Lacrosse, Sports

Eight is enough

The No. 10 Boston University women’s lacrosse team recorded a 14-13 double-overtime triumph against the College of William & Mary on Saturday in Williamsburg, Va. to open its season with back-to-back victories.

Junior Xan Weitzel scored the game winning goal 1:28 into double overtime after the Terriers (2-0) rallied back from a six-goal deficit. Weitzel ended the day with six points and senior co-captain Sarah Dalton scored a school-record eight goals in regulation. Junior Traci Landy and freshman Hannah Frey each added two goals.

William & Mary (2-2) scored three quick goals to start the game, and then traded goals with BU to go into the half with an 8-6 lead. But BU came alive in the second half to come back and score seven goals while holding the Tribe to just five in the second frame.

‘In the first half, defensively, we were real frantic,’ BU coach Liz Robertshaw said. ‘Going into the second half, our defense settled down and played rock-solid defense. I really credit them for turning it around. They made the adjustments needed to hold [William & Mary’s] scorers down.’

Robertshaw’s adjustments allowed the Terriers to keep themselves in the game after halftime, and BU came out and scored back-to-back goals to tie the game, 8-8. The Tribe went on to score five straight goals until Robertshaw called the girls in for a timeout.

‘We took a timeout and talked to the girls,’ Robertshaw said. ‘We identified what had to change, and then the captains took over. [Senior] Kelly Munroe and Sarah Dalton really pumped up the team. They got them talking. We called an attacking play that scored the first goal for us, and then we went down three or four minutes later and did the same thing. I think that really started to boost our confidence.’

Dalton’s performance not only helped the Terriers turn around offensively and score the last six goals of the game, but also helped hold the Tribe off the scoreboard for the last 30 minutes of the game. In addition to scoring four goals in the second half, Dalton had four draw controls and caused three turnovers.

‘She really was a spark in our defending game yesterday,’ Robertshaw said. ‘If she didn’t play the kind of game that she played, I think we would have been looking at a different outcome.’

The Terrier defense fended off two Tribe shots in the first overtime before BU converted its first shot on goal for the game winner in the second overtime.

Robertshaw said she warned the Terriers about William & Mary’s dangerous offense before the game. Coming into Saturday’s game, the Tribe had scored an average of 14.7 goals in its first three games this season.

‘We told [the team] that it was going to be a battle from the start with William & Mary,’ Robertshaw said. ‘They were going to come out hard against us. But we told them we were just going to have to play hard and play smart. No matter whether we were up or down, we had to play the style of lacrosse that we teach every day.’
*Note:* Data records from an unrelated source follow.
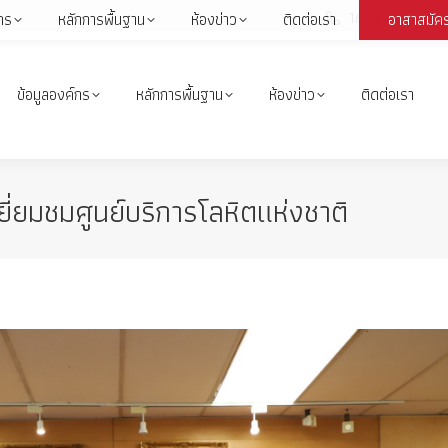
1664
กร
หลักการพื้นฐาน
ห้องข่าว
ติดต่อเรา
อาสาสมัค
Face
page
open
ข้อมูลองค์กร
หลักการพื้นฐาน
ห้องข่าว
ติดต่อเรา
in
i
new
wind
่ยมชมศูนย์บริการโลหิตแห่งชาติ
But Robertshaw also said she never doubted the team’s ability to come back in the game, even when they were down by six goals because of last year’s America East championship game, when the Terriers played into overtime and beat the University of New Hampshire, 9-8.

Many of the returning players were on the field in that game, so they knew how to play an overtime game. But Robertshaw said she likes that the team has confidence in itself to pull together and battle back and eventually win in extra time.

‘This speaks volumes of the character of the team,’ Robertshaw said. ‘They felt the confidence. They looked at each other and trusted that they could get it done. Only two games into the season, having a team that can look to every other person on that field and have the confidence that we’re going to win that game, that’s huge.’